*** Records ***

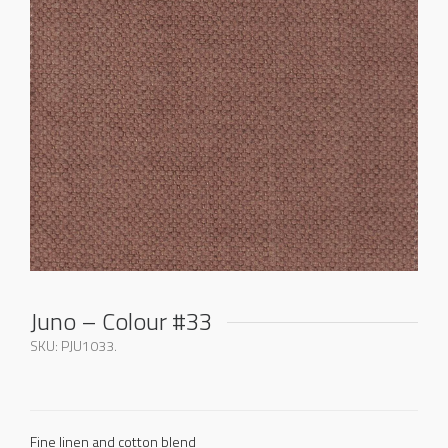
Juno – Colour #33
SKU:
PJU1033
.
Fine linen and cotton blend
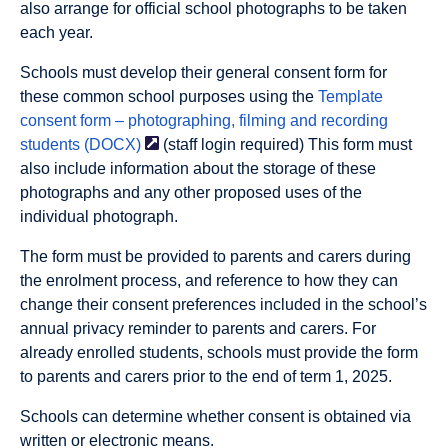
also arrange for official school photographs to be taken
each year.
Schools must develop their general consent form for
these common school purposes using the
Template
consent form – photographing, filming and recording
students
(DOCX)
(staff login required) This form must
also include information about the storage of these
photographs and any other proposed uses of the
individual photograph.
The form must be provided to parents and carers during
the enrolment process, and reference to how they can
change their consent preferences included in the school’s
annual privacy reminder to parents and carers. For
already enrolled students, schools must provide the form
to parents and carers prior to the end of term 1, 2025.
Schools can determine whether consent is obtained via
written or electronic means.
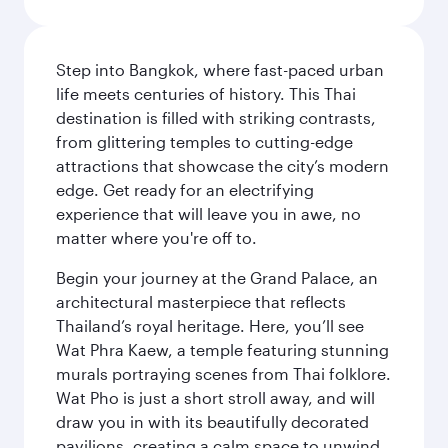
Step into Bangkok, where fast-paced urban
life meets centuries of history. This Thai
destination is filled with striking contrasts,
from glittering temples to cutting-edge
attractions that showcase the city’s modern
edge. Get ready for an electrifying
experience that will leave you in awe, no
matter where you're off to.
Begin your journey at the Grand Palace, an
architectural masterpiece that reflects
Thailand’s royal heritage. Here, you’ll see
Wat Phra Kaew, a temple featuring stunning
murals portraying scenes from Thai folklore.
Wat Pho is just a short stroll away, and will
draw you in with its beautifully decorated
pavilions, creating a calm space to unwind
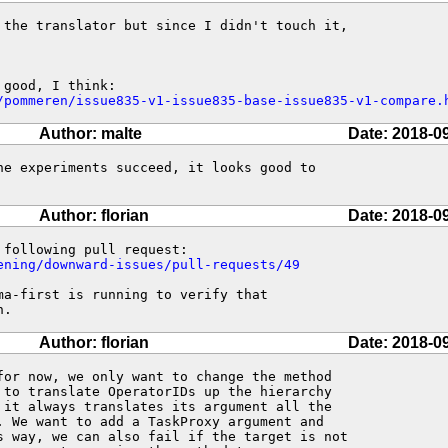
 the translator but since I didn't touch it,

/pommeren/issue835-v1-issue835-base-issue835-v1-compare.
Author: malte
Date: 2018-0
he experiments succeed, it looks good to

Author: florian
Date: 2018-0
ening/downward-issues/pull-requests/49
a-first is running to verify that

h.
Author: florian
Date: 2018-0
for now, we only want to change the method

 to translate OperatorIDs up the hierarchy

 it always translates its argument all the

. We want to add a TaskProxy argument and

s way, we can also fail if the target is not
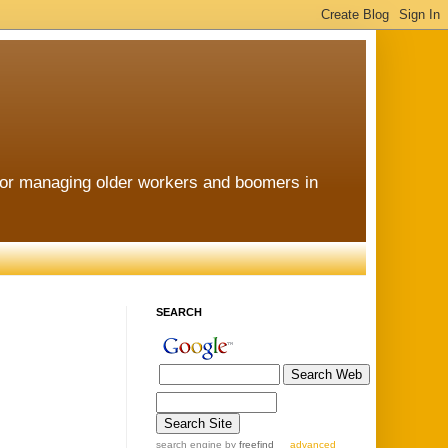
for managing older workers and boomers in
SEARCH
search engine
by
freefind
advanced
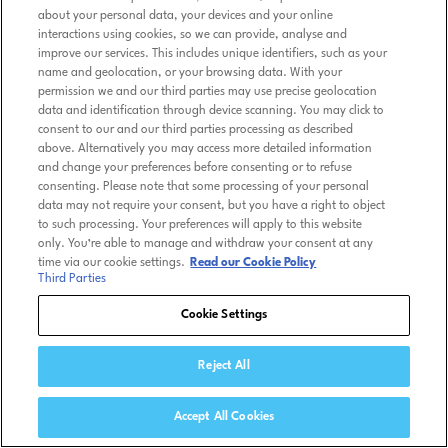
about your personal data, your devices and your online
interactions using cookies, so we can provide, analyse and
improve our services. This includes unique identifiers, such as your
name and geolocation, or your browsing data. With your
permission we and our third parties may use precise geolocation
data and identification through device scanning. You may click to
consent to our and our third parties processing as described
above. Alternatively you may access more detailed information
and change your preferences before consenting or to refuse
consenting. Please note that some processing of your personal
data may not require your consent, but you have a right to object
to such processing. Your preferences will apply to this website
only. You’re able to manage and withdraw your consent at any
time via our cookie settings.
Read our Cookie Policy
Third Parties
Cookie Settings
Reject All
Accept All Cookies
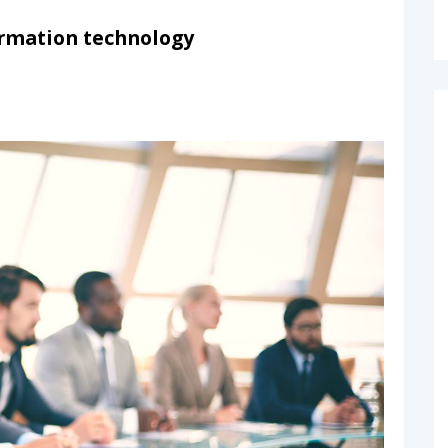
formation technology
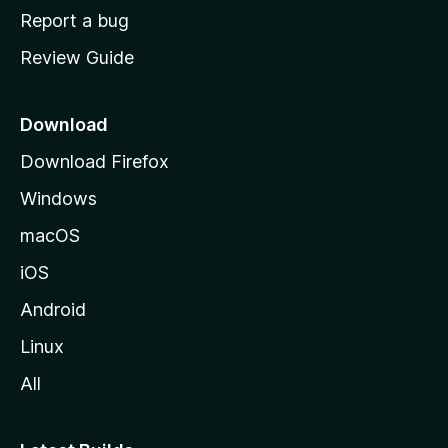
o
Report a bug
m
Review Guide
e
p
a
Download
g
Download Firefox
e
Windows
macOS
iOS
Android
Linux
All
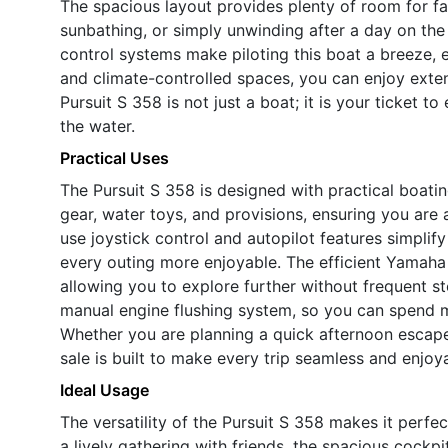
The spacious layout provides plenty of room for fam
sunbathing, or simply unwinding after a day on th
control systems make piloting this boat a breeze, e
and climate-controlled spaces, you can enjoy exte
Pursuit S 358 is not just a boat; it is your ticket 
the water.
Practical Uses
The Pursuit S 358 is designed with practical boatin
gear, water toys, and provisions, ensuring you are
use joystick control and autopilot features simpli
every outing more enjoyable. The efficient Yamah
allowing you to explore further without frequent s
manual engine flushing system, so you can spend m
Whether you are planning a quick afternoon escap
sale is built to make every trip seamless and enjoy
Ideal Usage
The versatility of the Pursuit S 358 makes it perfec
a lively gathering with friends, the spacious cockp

***

## Activity
Word for word, repeat the lines above from the one with "a-first is running to verify that" through the one with "only. You’re able", and nothing beyond them. Omit the pictures.

## Expected answer
a-first is running to verify that

h.
Author: florian
Date: 2018-0
for now, we only want to change the method

 to translate OperatorIDs up the hierarchy

 it always translates its argument all the

. We want to add a TaskProxy argument and

s way, we can also fail if the target is not
for managing older workers and boomers in
SEARCH
search engine
by
freefind
advanced
about your personal data, your devices and your online
interactions using cookies, so we can provide, analyse and
improve our services. This includes unique identifiers, such as your
name and geolocation, or your browsing data. With your
permission we and our third parties may use precise geolocation
data and identification through device scanning. You may click to
consent to our and our third parties processing as described
above. Alternatively you may access more detailed information
and change your preferences before consenting or to refuse
consenting. Please note that some processing of your personal
data may not require your consent, but you have a right to object
to such processing. Your preferences will apply to this website
only. You’re able to manage and withdraw your consent at any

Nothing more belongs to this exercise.